I can say, with confidence, I'd like to live in a place where I own my house, where I have some property to do with as I please, where children can play nearby on grass, and where I don't sweat getting rent raised. On the other hand, I can easily see own a very small piece of land and having access to some neighborhood commons as part of a community.



I'm a child of the suburbs and have since moved to the city so take this with a grain of salt.

I enjoy the malls, the big box stores, and the clones. Why? I know that pretty much anywhere I go I can get a consistent experience. I can go the local mall and almost anything I can want or imagine is available, which at some level is fascinating. What's more, as cliche as all these places ares, there is a bit of a shared experience for almost everyone.

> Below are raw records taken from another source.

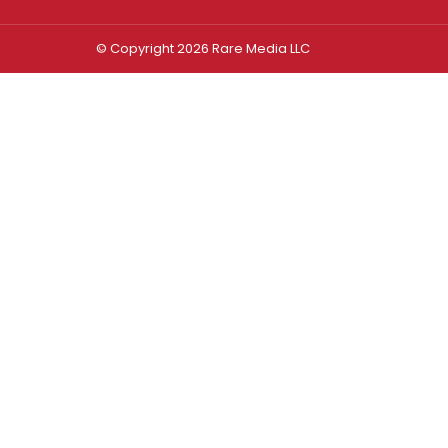
© Copyright 2026 Rare Media LLC
Log In
Sign In
Username or Email Address
Password
Remember Me
Forgot password?
FORGOT PASSWORD?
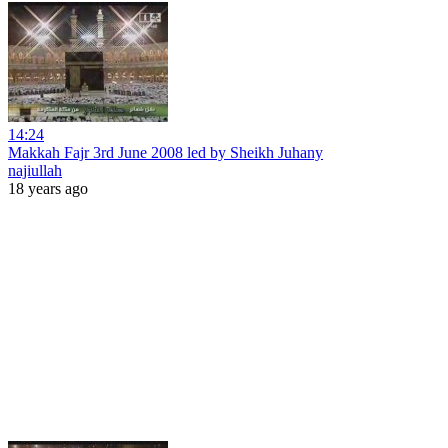
14:24
Makkah Fajr 3rd June 2008 led by Sheikh Juhany
najiullah
18 years ago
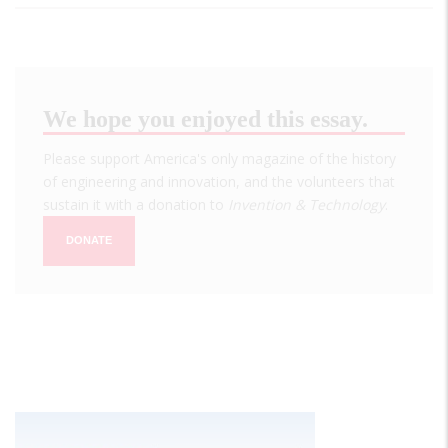
We hope you enjoyed this essay.
Please support America's only magazine of the history
of engineering and innovation, and the volunteers that
sustain it with a donation to
Invention & Technology
.
DONATE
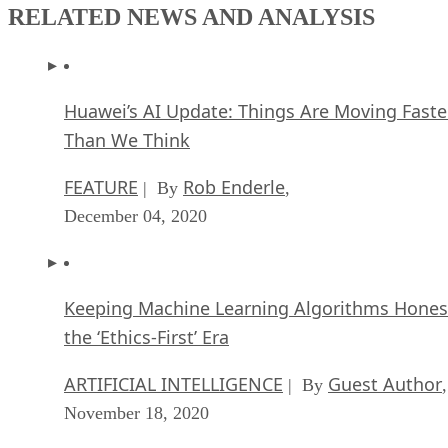
RELATED NEWS AND ANALYSIS
Huawei’s AI Update: Things Are Moving Faste
Than We Think
FEATURE
Rob Enderle
| By
,
December 04, 2020
Keeping Machine Learning Algorithms Hones
the ‘Ethics-First’ Era
ARTIFICIAL INTELLIGENCE
Guest Author
| By
,
November 18, 2020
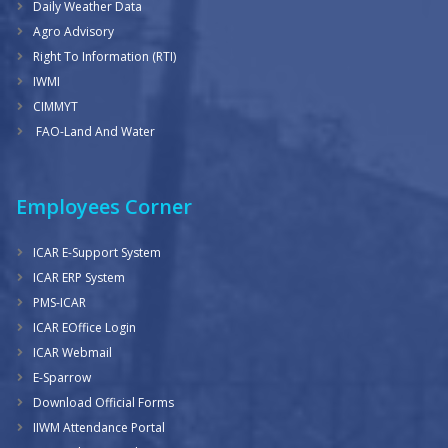
Daily Weather Data
Agro Advisory
Right To Information (RTI)
IWMI
CIMMYT
FAO-Land And Water
Employees Corner
ICAR E-Support System
ICAR ERP System
PMS-ICAR
ICAR EOffice Login
ICAR Webmail
E-Sparrow
Download Official Forms
IIWM Attendance Portal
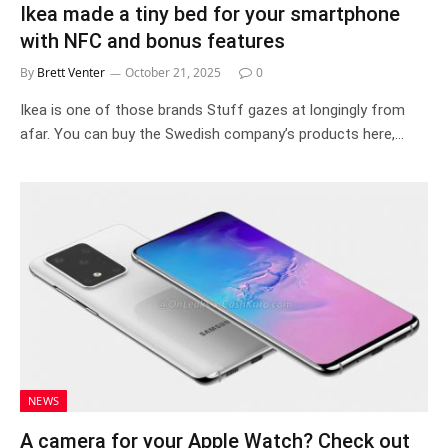
Ikea made a tiny bed for your smartphone
with NFC and bonus features
By
Brett Venter
October 21, 2025
0
Ikea is one of those brands Stuff gazes at longingly from
afar. You can buy the Swedish company’s products here,…
NEWS
A camera for your Apple Watch? Check out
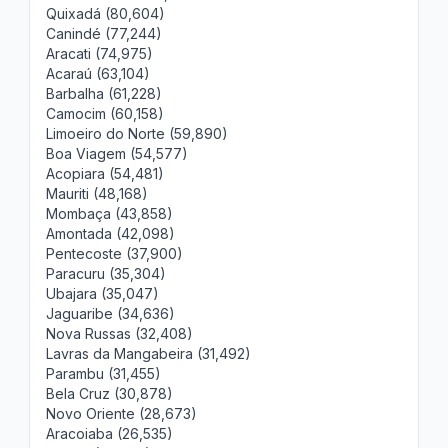
Quixadá (80,604)
Canindé (77,244)
Aracati (74,975)
Acaraú (63,104)
Barbalha (61,228)
Camocim (60,158)
Limoeiro do Norte (59,890)
Boa Viagem (54,577)
Acopiara (54,481)
Mauriti (48,168)
Mombaça (43,858)
Amontada (42,098)
Pentecoste (37,900)
Paracuru (35,304)
Ubajara (35,047)
Jaguaribe (34,636)
Nova Russas (32,408)
Lavras da Mangabeira (31,492)
Parambu (31,455)
Bela Cruz (30,878)
Novo Oriente (28,673)
Aracoiaba (26,535)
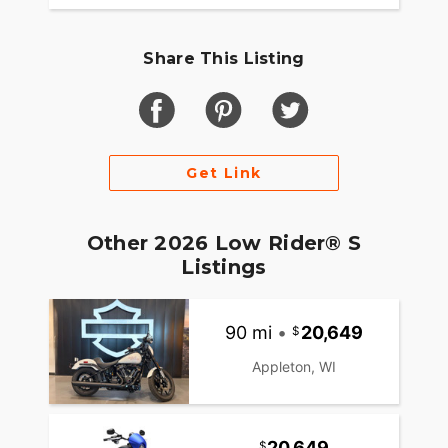
Share This Listing
Get Link
Other 2026 Low Rider® S
Listings
90 mi
•
20,649
Appleton, WI
20,649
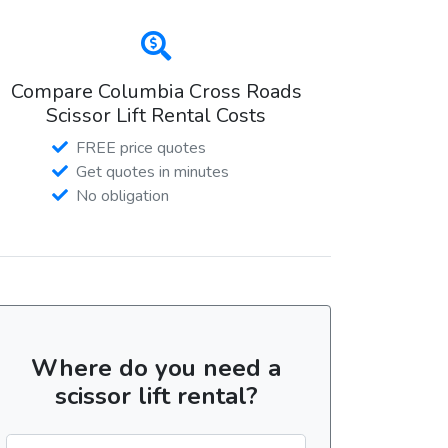
Compare Columbia Cross Roads
Scissor Lift Rental Costs
FREE price quotes
Get quotes in minutes
No obligation
Where do you need a
scissor lift rental?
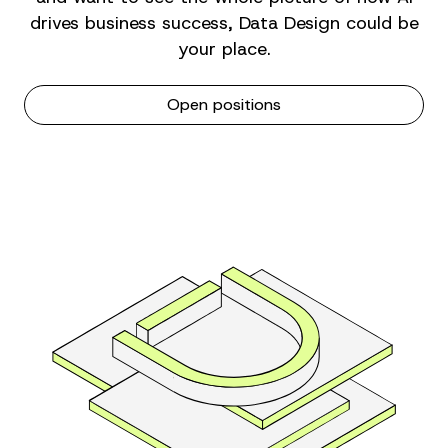
drives business success, Data Design could be
your place.
Open positions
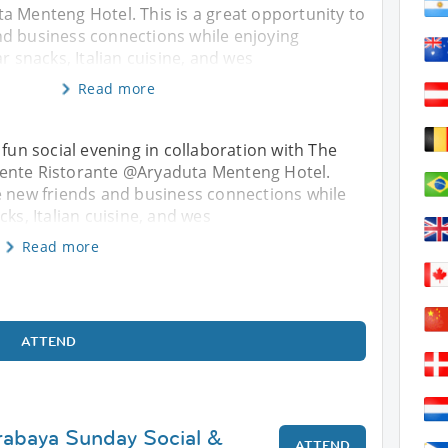
a Menteng Hotel. This is a great opportunity to
d business connections while enjoying
r snacks, Italian cuisine, and wes
Read more
 fun social evening in collaboration with The
iente Ristorante @Aryaduta Menteng Hotel.
e new friends and business connections while
cks, Italian cuisine, and wes
Read more
ATTEND
rabaya Sunday Social &
ATTEND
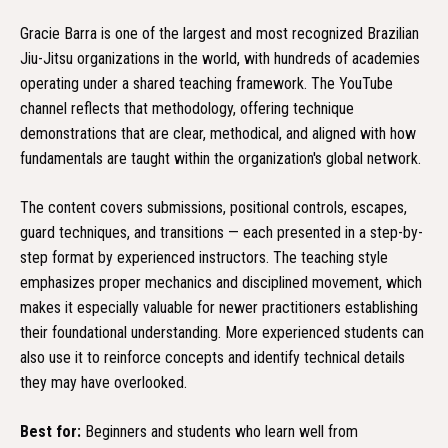
Gracie Barra is one of the largest and most recognized Brazilian
Jiu-Jitsu organizations in the world, with hundreds of academies
operating under a shared teaching framework. The YouTube
channel reflects that methodology, offering technique
demonstrations that are clear, methodical, and aligned with how
fundamentals are taught within the organization's global network.
The content covers submissions, positional controls, escapes,
guard techniques, and transitions — each presented in a step-by-
step format by experienced instructors. The teaching style
emphasizes proper mechanics and disciplined movement, which
makes it especially valuable for newer practitioners establishing
their foundational understanding. More experienced students can
also use it to reinforce concepts and identify technical details
they may have overlooked.
Best for:
Beginners and students who learn well from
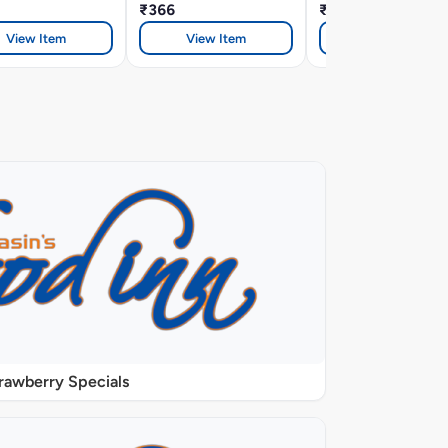
₹366
₹366
View Item
View Item
View Item
rawberry Specials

I enjoy driving on the giant roads, or strolling through the quiet suburbs with headphones on without fear of some incident. I like not hearing people and cars all the time.

I like the city for other reasons; I enjoy the history, the character, the feeling of life, but the suburbs have their place, there is a reason they exist. They aren't perfect and they are the harbingers of some negative social trends, but they aren't as horrible as HN likes to act.


> I enjoy the malls, the big box stores, and the clones. Why? I know that pretty much anywhere I go I can get a consistent experience. I can go the local mall and almost anything I can want or imagine is available, which is some level is fascinating. What's more, as cliche as all these places ares, there is a bit of a shared experience for almost everyone.

I don't understand this. That is not because you're not lucidly explaining it. It simply does not fit into my head how this is desirable. :) But that's ok. I think Different places should look and feel and act different. I think that making a consistent experience absolutely destroys the unique culture and history of places, replaced by "the style from headquarters", and "the history of Walgreenmartsafewayco". It really repels me.

For really getting away from people/cars, I believe that the forests are appropriate. Ideally, no paths, no trails, just.... away.

Anyway. My anti-suburb rant over for the day. :)


On the other hand, I don't really see the need for stores to be unique. I go to stores to buy things. If they have what I need, that works for me. I think it's easy to associate big box stores with the ones that people tend to dislike, but there are also high quality places like Wegmans that are still big box, suburb-y stores.

It seems that much of the suburb vs. city debate comes down to culture and personal preference.


> I think that making a consistent experience absolutely destroys the unique culture and history of places

To be fair, the unique culture of the place used to be "industrial farming corn field" is most cases. It's not like anyone is tearing down 100 year old neighborhoods to build big boxes to serve suburbs (actually, the suburbs are far more likely to save those places than destroy them).


> unique culture of the place used to be "industrial farming corn field" is most cases.

Ha, yes. But - thought experiment. What if, instead of another 'burb with winding streets, it started out by defining a downtown core kind of setup: 4-6 story buildings with retail storefronts and apartments above. Put the 'extra' space into a commons area, plus maybe a mini-park possibly with original area flora and fauna. So your 1/4 mile x 1/4 mile place gets a lot more dense and has a lot more to offer within an easy 10-minute walk. Bonus points if you figure out how to build a "tool shed" local workshop to replace the ubiquitous garages. :)


I would live in something like this happily, but for one thing: I have three large dogs. Without a yard, it's a lot of work, and I'd hate to think I couldn't keep a few dogs around.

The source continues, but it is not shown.